Anwalt: "Rechtsanspruch"
Petrikovics-Anwalt Otto Dietrich sagt allerdings: "Es hat selbstverständlich einen Rechtsanspruch auf Basis eines gültigen Aufsichtsratsbeschlusses gegeben, die Aktien zu erwerben und den sich daraus ergebenden Kursgewinn zu lukrieren. Die Ermittlungen sind da leider unvollständig geblieben." Die Staatsanwaltschaft interpretiert den Aufsichtsratsbeschluss ganz anders. Und außerdem vermutet sie, dass die Beschuldigten ein Schuldeingeständnis gemacht haben - durch eine Wiedergutmachungszahlung. Immofinanz-Rechtsabteilungchef Mayer: "Etwa sieben Millionen wurden als Wiedergutmachungszahlung einbezahlt.
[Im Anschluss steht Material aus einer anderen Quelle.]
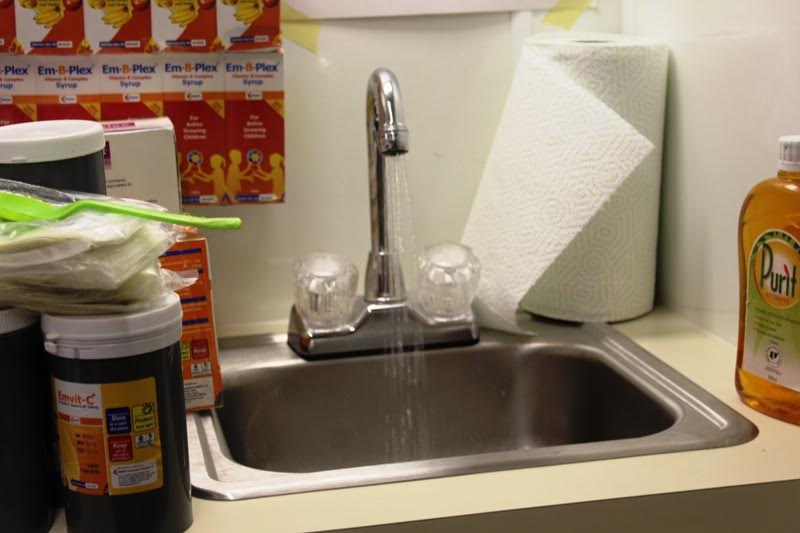 This screenshot has width=800, height=533. What are the coordinates of `box` in the screenshot? It's located at click(252, 129). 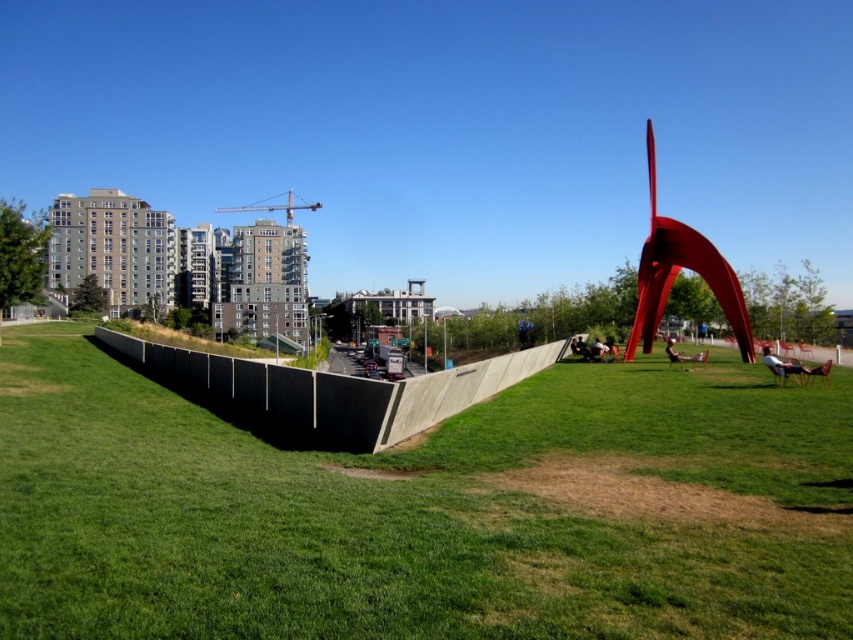 From the picture: Does green grassy at center lie behind polished red metal abstract art at right?

No, green grassy at center is closer to the viewer.

Which is more to the left, green grassy at center or polished red metal abstract art at right?

From the viewer's perspective, green grassy at center appears more on the left side.

Is point (410, 534) farther from viewer compared to point (676, 269)?

That is False.

This screenshot has height=640, width=853. Identify the location of green grassy at center. pos(424,509). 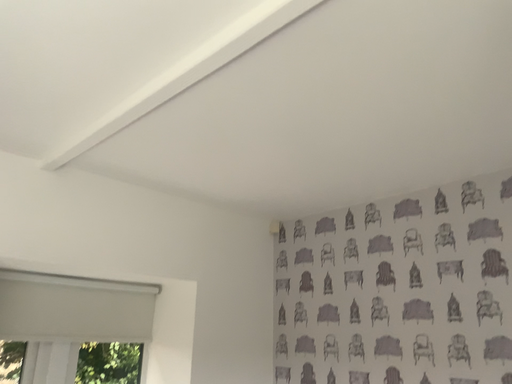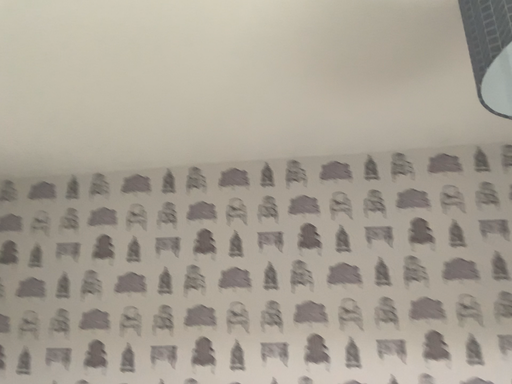 Question: How did the camera likely rotate when shooting the video?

Der verbliebene Schaden ist bei uns beziffert mit etwas über elf Millionen." Die Staatsanwaltschaft hat die Zahlung nicht als rechtzeitige Wiedergutmachung gewertet und hat daher weiter ermittelt.
Weitere Affären
Man ist auch auf die Causa-Buwog gestoßen, den Kauf der Bundeswohnungen durch die Immofinanz zum Bestbieter-Preis von 961 Millionen Euro - nach dem entscheidenden Tipp von Grasser-Freund Walter Meischberger und dem Lobbyisten Peter Hochegger. Einige Telefonüberwachungen, Hausdurchsuchungen und Einvernahmen später flog der Telekom-Lobbying-Skandal auf. Aber das ist dann schon eine andere Geschichte.